[PATCH 3/7] Add pass_ch_oacc_kernels to pass_oacc_kernels
2014-11-25 Tom de Vries <tom@codesourcery.com>
* omp-low.c (loop_in_oacc_kernels_region_p): New function.
* omp-low.h (loop_in_oacc_kernels_region_p): Declare.
* passes.def: Add pass_ch_oacc_kernels to pass group pass_oacc_kernels.

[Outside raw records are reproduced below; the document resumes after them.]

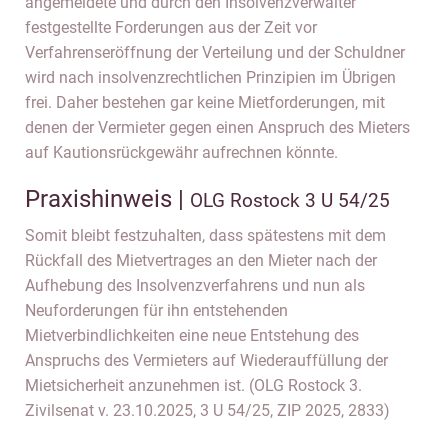
angemeldete und durch den Insolvenzverwalter
festgestellte Forderungen aus der Zeit vor
Verfahrenseröffnung der Verteilung und der Schuldner
wird nach insolvenzrechtlichen Prinzipien im Übrigen
frei. Daher bestehen gar keine Mietforderungen, mit
denen der Vermieter gegen einen Anspruch des Mieters
auf Kautionsrückgewähr aufrechnen könnte.
Praxishinweis |
OLG Rostock 3 U 54/25
Somit bleibt festzuhalten, dass spätestens mit dem
Rückfall des Mietvertrages an den Mieter nach der
Aufhebung des Insolvenzverfahrens und nun als
Neuforderungen für ihn entstehenden
Mietverbindlichkeiten eine neue Entstehung des
Anspruchs des Vermieters auf Wiederauffüllung der
Mietsicherheit anzunehmen ist. (OLG Rostock 3.
Zivilsenat v. 23.10.2025, 3 U 54/25, ZIP 2025, 2833)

* tree-pass.h (make_pass_ch_oacc_kernels): Declare
* tree-ssa-loop-ch.c: Include omp-low.h.
(pass_ch_execute): Declare.
(pass_ch::execute): Factor out ...
(pass_ch_execute): ... this new function. If handling oacc kernels,
skip loops that are not in oacc kernels region.
(pass_ch_oacc_kernels::execute):
(pass_data_ch_oacc_kernels): New pass_data.

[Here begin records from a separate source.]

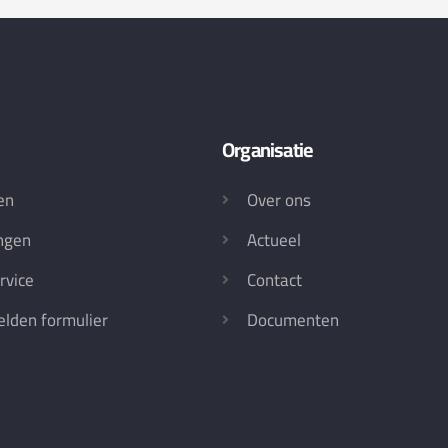
Organisatie
en
Over ons
ngen
Actueel
rvice
Contact
lden formulier
Documenten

(class pass_ch_oacc_kernels): New pass.
(pass_ch_oacc_kernels::execute, make_pass_ch_oacc_kernels): New
function.
---
gcc/omp-low.c | 83 ++++++++++++++++++++++++++++++++++++++++++++++++++
gcc/omp-low.h | 2 ++
gcc/passes.def | 1 +
gcc/tree-pass.h | 1 +
gcc/tree-ssa-loop-ch.c | 59 +++++++++++++++++++++++++++++++++--
5 files changed, 144 insertions(+), 2 deletions(-)
@@ -13912,4 +13912,87 @@ gimple_stmt_omp_data_i_init_p (gimple stmt)
SSA_OP_DEF);
}
+/* Return true if LOOP is inside a kernels region. */
+
+bool
+loop_in_oacc_kernels_region_p (struct loop *loop, basic_block *region_entry,
+ basic_block *region_exit)
+{
+ bitmap excludes_bitmap = BITMAP_GGC_ALLOC ();
+ bitmap region_bitmap = BITMAP_GGC_ALLOC ();
+ bitmap_clear (region_bitmap);
+
+ if (region_entry != NULL)
+ *region_entry = NULL;
+ if (region_exit != NULL)
+ *region_exit = NULL;
+
+ basic_block bb;
+ gimple last;
+ FOR_EACH_BB_FN (bb, cfun)
+ {
+ if (bitmap_bit_p (region_bitmap, bb->index))
+ continue;
+
+ last = last_stmt (bb);
+ if (!last)
+ continue;
+
+ if (gimple_code (last) != GIMPLE_OACC_KERNELS)
+ continue;
+
+ bitmap_clear (excludes_bitmap);
+ bitmap_set_bit (excludes_bitmap, bb->index);
+
+ vec<basic_block> dominated
+ = get_all_dominated_blocks (CDI_DOMINATORS, bb);
+
+ unsigned di;
+ basic_block dom;
+
+ basic_block end_region = NULL;
+ FOR_EACH_VEC_ELT (dominated, di, dom)
+ {
+ if (dom == bb)
+ continue;
+
+ last = last_stmt (dom);
+ if (!last)
+ continue;
+
+ if (gimple_code (last) != GIMPLE_OMP_RETURN)
+ continue;
+
+ if (end_region == NULL
+ || dominated_by_p (CDI_DOMINATORS, end_region, dom))
+ end_region = dom;
+ }
+
+ vec<basic_block> excludes
+ = get_all_dominated_blocks (CDI_DOMINATORS, end_region);
+
+ unsigned di2;
+ basic_block exclude;
+
+ FOR_EACH_VEC_ELT (excludes, di2, exclude)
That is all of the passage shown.